Bagikan:

JAKARTA - Baru-baru ini, para peneliti antariksa menemukan  alasan yang kuat mengapa massa Planet Jupiter dua kali lebih besar daripada gabungan setiap planet lain di tata surya kita. Alasan ini  cukup sederhana, karena  Jupiter  memakan planet yang lebih kecil lainnya.

Sebuah studi baru, menggunakan data dari misi pesawat Juno milik NASA, mengungkapkan bahwa inti misterius Jupiter bahkan lebih masif daripada yang diperkirakan dari model sebelumnya. Juno, sendiri adalah satelit yang bertujuan untuk mempelajari lebih lanjut tentang asal-usul Jupiter.  

Para peneliti mencatat beberapa skenario yang mungkin untuk menjelaskan bagaimana Jupiter terbentuk. Dua teori yang umum dipegang menyatakan Jupiter muncul bersama-sama  dari awan gas yang berputar-putar dan meledak untuk menciptakan pusat padat. Ini  mirip dengan bagaimana sebuah bintang pertama kali muncul bersama-sama  atau melalui penggabungan tabrakan batu dan es yang akhirnya berkembang menjadi status planet.

Masalahnya adalah, tidak ada yang yakin seperti apa inti Jupiter itu. Apakah itu batu atau awan elemen yang berat? Para peneliti  tidak bisa benar-benar mendaratkan apa pun di sana untuk mencari tahu. "Tidak ada solusi unik untuk struktur internal Jupiter," tulis para peneliti dalam laporan baru yang diterbitkan dalam jurnal Icarus, seperti dikutip The New York Times, 17 Juni.

Pesawat ruang angkasa NASA, Juno , telah mengumpulkan gambar dan informasi tentang cara kerja bagian dalam Jupiter sejak 2016.   Namun para ilmuwan baru saja mulai mengurai data tersebut baru-baru ini.

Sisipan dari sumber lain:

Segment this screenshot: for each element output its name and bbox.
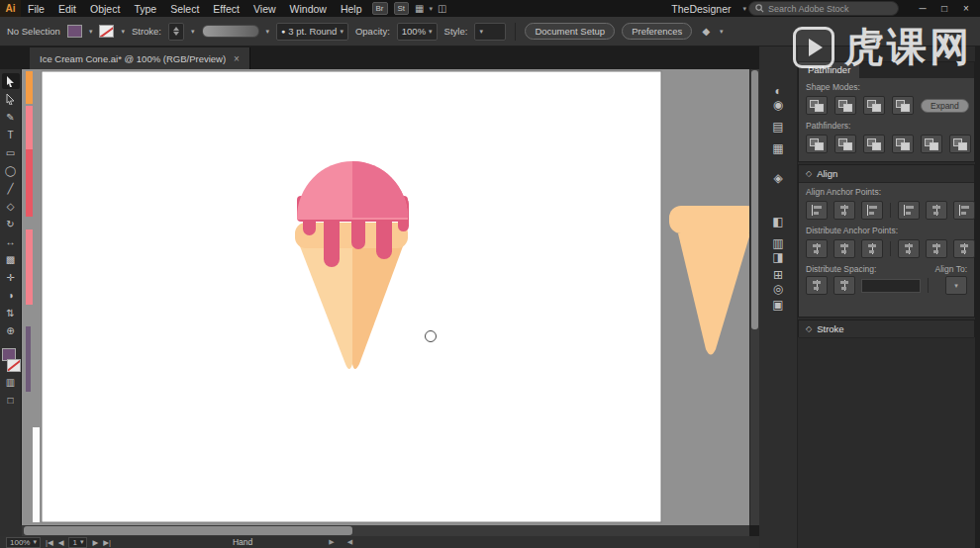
distribute-center-h-button[interactable]	[926, 239, 947, 258]
preferences-button[interactable]: Preferences	[622, 23, 692, 40]
horizontal-spacing-button[interactable]	[833, 276, 855, 295]
search-input[interactable]: Search Adobe Stock	[748, 1, 899, 16]
brushes-panel-icon[interactable]: ▦	[759, 141, 797, 155]
align-panel-header[interactable]: ◇ Align	[799, 165, 974, 183]
selection-tool[interactable]	[2, 73, 20, 89]
distribute-center-v-button[interactable]	[833, 239, 855, 258]
align-top-button[interactable]	[898, 201, 920, 220]
app-logo[interactable]: Ai	[0, 0, 21, 17]
scroll-right-arrow-icon[interactable]: ▶	[329, 538, 334, 546]
next-artboard-button[interactable]: ▶	[92, 538, 98, 547]
distribute-top-button[interactable]	[806, 239, 828, 258]
stroke-color-swatch[interactable]	[99, 25, 114, 38]
minus-front-button[interactable]	[834, 96, 856, 115]
divide-button[interactable]	[806, 135, 828, 153]
color-panel-icon[interactable]: ◐	[759, 84, 797, 98]
distribute-left-button[interactable]	[898, 239, 920, 258]
align-left-button[interactable]	[806, 201, 828, 220]
horizontal-scrollbar-thumb[interactable]	[24, 526, 352, 535]
pen-tool[interactable]: ✎	[2, 109, 20, 125]
fill-stroke-indicator[interactable]	[1, 348, 21, 372]
type-tool[interactable]: T	[2, 127, 20, 142]
brush-definition-select[interactable]: ● 3 pt. Round ▾	[276, 23, 348, 41]
style-select[interactable]: ▾	[474, 23, 506, 41]
chevron-down-icon[interactable]: ▾	[121, 28, 125, 36]
canvas-area[interactable]	[22, 69, 749, 525]
chevron-down-icon[interactable]: ▾	[89, 28, 93, 36]
free-transform-tool[interactable]: ✛	[2, 269, 20, 285]
device-preview-icon[interactable]: ◫	[438, 3, 446, 14]
scroll-left-arrow-icon[interactable]: ◀	[347, 538, 352, 546]
spacing-value-input[interactable]	[861, 279, 921, 293]
rotate-tool[interactable]: ↻	[2, 216, 20, 231]
stock-badge[interactable]: St	[394, 2, 410, 15]
pasteboard-strip-pink[interactable]	[26, 106, 33, 149]
close-tab-icon[interactable]: ×	[234, 53, 240, 64]
layers-panel-icon[interactable]: ▣	[759, 298, 797, 312]
opacity-input[interactable]: 100% ▾	[397, 23, 438, 41]
chevron-down-icon[interactable]: ▾	[742, 5, 746, 13]
document-setup-button[interactable]: Document Setup	[525, 23, 615, 40]
pasteboard-strip-orange[interactable]	[26, 71, 33, 104]
stroke-swatch[interactable]	[7, 359, 21, 372]
distribute-bottom-button[interactable]	[861, 239, 883, 258]
menu-file[interactable]: File	[21, 3, 51, 15]
polygon-tool[interactable]: ◇	[2, 198, 20, 214]
screen-mode-button[interactable]: □	[2, 392, 20, 408]
pasteboard-strip-purple[interactable]	[26, 326, 31, 392]
vertical-scrollbar-thumb[interactable]	[751, 70, 758, 329]
menu-help[interactable]: Help	[334, 3, 369, 15]
previous-artboard-button[interactable]: ◀	[58, 538, 64, 547]
symbols-panel-icon[interactable]: ◈	[759, 171, 797, 185]
fill-color-swatch[interactable]	[67, 25, 82, 38]
rectangle-tool[interactable]: ▭	[2, 144, 20, 160]
links-panel-icon[interactable]: ◎	[759, 282, 797, 296]
zoom-tool[interactable]: ⊕	[2, 322, 20, 338]
line-tool[interactable]: ╱	[2, 180, 20, 196]
exclude-button[interactable]	[892, 96, 914, 115]
menu-object[interactable]: Object	[83, 3, 127, 15]
blend-tool[interactable]: ⇅	[2, 305, 20, 320]
spare-cone[interactable]	[669, 206, 749, 355]
distribute-right-button[interactable]	[953, 239, 975, 258]
chevron-down-icon[interactable]: ▾	[266, 28, 270, 36]
graphic-styles-panel-icon[interactable]: ◨	[759, 250, 797, 264]
stroke-panel-header[interactable]: ◇ Stroke	[799, 320, 974, 338]
width-profile-preview[interactable]	[202, 25, 259, 38]
zoom-select[interactable]: 100% ▾	[6, 537, 41, 548]
align-bottom-button[interactable]	[953, 201, 975, 220]
first-artboard-button[interactable]: |◀	[46, 538, 53, 547]
document-tab[interactable]: Ice Cream Cone.ai* @ 100% (RGB/Preview) …	[30, 47, 250, 69]
align-right-button[interactable]	[861, 201, 883, 220]
vertical-spacing-button[interactable]	[806, 276, 828, 295]
horizontal-scrollbar[interactable]	[22, 525, 749, 536]
color-mode-button[interactable]: ▥	[2, 374, 20, 390]
stepper-arrows-icon[interactable]	[173, 27, 179, 36]
align-to-select[interactable]: ▾	[945, 276, 967, 295]
arrange-documents-icon[interactable]: ▦	[415, 3, 424, 14]
chevron-down-icon[interactable]: ▾	[191, 28, 195, 36]
swatches-panel-icon[interactable]: ▤	[759, 120, 797, 134]
minimize-button[interactable]: ─	[915, 3, 931, 14]
expand-button[interactable]: Expand	[921, 99, 969, 113]
close-button[interactable]: ×	[958, 3, 974, 14]
merge-button[interactable]	[863, 135, 885, 153]
trim-button[interactable]	[834, 135, 856, 153]
appearance-panel-icon[interactable]: ▥	[759, 236, 797, 250]
minus-back-button[interactable]	[949, 135, 971, 153]
gradient-tool[interactable]: ◑	[2, 287, 20, 303]
artboards-panel-icon[interactable]: ⊞	[759, 268, 797, 282]
transform-panel-icon[interactable]: ◧	[759, 215, 797, 228]
menu-view[interactable]: View	[246, 3, 283, 15]
align-center-h-button[interactable]	[833, 201, 855, 220]
pasteboard-strip-pink2[interactable]	[26, 229, 33, 305]
pasteboard-strip-red[interactable]	[26, 149, 33, 217]
menu-edit[interactable]: Edit	[51, 3, 83, 15]
scale-tool[interactable]: ↔	[2, 233, 20, 249]
menu-effect[interactable]: Effect	[206, 3, 246, 15]
stroke-weight-stepper[interactable]	[168, 23, 184, 41]
intersect-button[interactable]	[863, 96, 885, 115]
menu-type[interactable]: Type	[127, 3, 163, 15]
crop-button[interactable]	[892, 135, 914, 153]
ellipse-tool[interactable]: ◯	[2, 162, 20, 178]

Temuan terbaru memberikan bukti yang membingungkan bahwa wilayah inti Jupiter membentuk tiga kali lebih banyak dari yang diperkirakan sebelumnya. Teori yang lebih tua memperkirakan bagian tengahnya mengambil sekitar 10% dari total massa planet. Sebenarnya, para peneliti menemukan, bahwa bagian itu mendekati 30%.

Massa itu jauh lebih berat daripada dua hipotesis sebelumnya. Kedua hipotesis  didasarkan pada kepura-puraan bahwa Jupiter sebagian besar terdiri dari helium dan hidrogen ringan. Tetapi para peneliti kini telah menemukan teori baru,  bahwa Jupiter besar karena melahap planet-planet bayi, yang disebut planetesimal. Ini bisa menjelaskan bagaimana ia akan berakhir dengan inti yang begitu padat, yaitu karena ia mengumpulkan banyak inti yang lebih kecil dan padat.

Penjelasan yang kurang disukai dalam laporan tersebut menggambarkan kemungkinan kecelakaan dengan tubuh berbatu raksasa yang mungkin telah meninggalkan banyak logam berat.

Para peneliti mengatakan hipotesis baru akan memiliki implikasi untuk penelitian lebih lanjut. Mereka sudah tahu bahwa tarikan gravitasi Jupiter berpengaruh pada pembentukan planet-planet terdekat.

 "Jupiter adalah planet paling berpengaruh dalam pembentukan tata surya," kata peneliti Yamila Miguel, astrofisikawan di Universitas Leiden di Belanda, menurut Live Science.

Laporan tersebut dapat menambah pemahaman tentang bagaimana raksasa gas terbentuk dan, mungkin, bagaimana mereka mencegah pembentukan planet potensial lainnya.

Miguel mengatakan pengamatan resolusi tinggi di masa depan dari raksasa gas, seperti yang berasal dari Juno NASA, akan menjadi kunci untuk membongkar masa lalu planet ini.